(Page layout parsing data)
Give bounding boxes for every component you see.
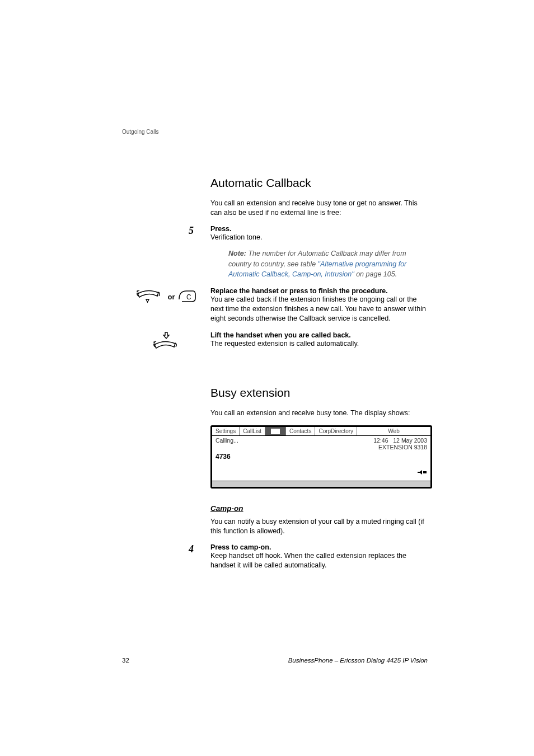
display-date: 12 May 2003 [393, 437, 427, 444]
display-tabs: Settings CallList Contacts CorpDirectory… [212, 427, 430, 436]
display-number: 4736 [216, 453, 427, 461]
note-body-2: on page 105. [354, 270, 397, 278]
clear-key-icon: C [177, 288, 196, 307]
tab-web: Web [357, 427, 430, 435]
display-extension: EXTENSION 9318 [216, 444, 427, 450]
replace-handset-desc: You are called back if the extension fin… [210, 295, 428, 323]
footer-title: BusinessPhone – Ericsson Dialog 4425 IP … [288, 657, 428, 664]
note-prefix: Note: [228, 250, 246, 257]
step-4-number: 4 [189, 543, 194, 555]
busy-extension-heading: Busy extension [210, 386, 428, 400]
or-label: or [168, 293, 175, 301]
lift-handset-desc: The requested extension is called automa… [210, 339, 428, 349]
handset-down-icon [136, 287, 165, 306]
step-5-label: Press. [210, 225, 428, 233]
keyboard-icon [271, 429, 280, 434]
display-calling: Calling... [216, 437, 238, 444]
busy-intro-text: You call an extension and receive busy t… [210, 408, 428, 418]
intro-text: You call an extension and receive busy t… [210, 199, 428, 218]
page-number: 32 [122, 657, 129, 664]
lift-handset-label: Lift the handset when you are called bac… [210, 331, 428, 339]
svg-rect-1 [423, 471, 427, 473]
replace-handset-label: Replace the handset or press to finish t… [210, 287, 428, 295]
volume-icon [417, 467, 427, 477]
step-5-desc: Verification tone. [210, 233, 428, 242]
tab-settings: Settings [212, 427, 240, 435]
handset-lift-icon [152, 331, 181, 353]
tab-contacts: Contacts [286, 427, 315, 435]
tab-active [265, 427, 286, 435]
display-bottom-bar [212, 481, 430, 487]
tab-corpdirectory: CorpDirectory [315, 427, 357, 435]
phone-display: Settings CallList Contacts CorpDirectory… [210, 425, 432, 489]
tab-calllist: CallList [240, 427, 265, 435]
automatic-callback-heading: Automatic Callback [210, 176, 428, 190]
camp-on-desc: You can notify a busy extension of your … [210, 517, 428, 536]
step-4-desc: Keep handset off hook. When the called e… [210, 551, 428, 570]
svg-text:C: C [186, 293, 191, 301]
display-time: 12:46 [373, 437, 388, 444]
section-header: Outgoing Calls [122, 129, 159, 135]
camp-on-heading: Camp-on [210, 504, 428, 513]
step-5-number: 5 [189, 225, 194, 236]
step-4-label: Press to camp-on. [210, 543, 428, 551]
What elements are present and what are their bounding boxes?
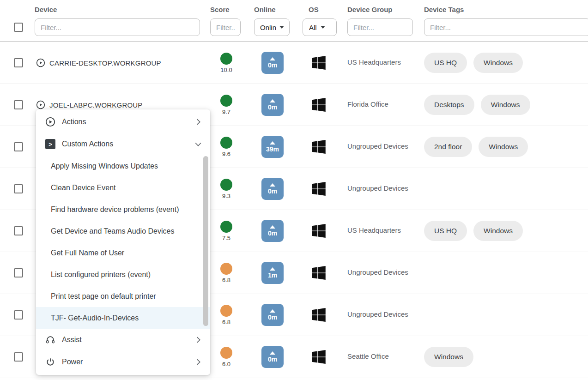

BRIEF ::
Among the entries, how many lines contain the string "CorpDirectory"? Give the number without anything else.

OUTPUT OF THE TASK ::
3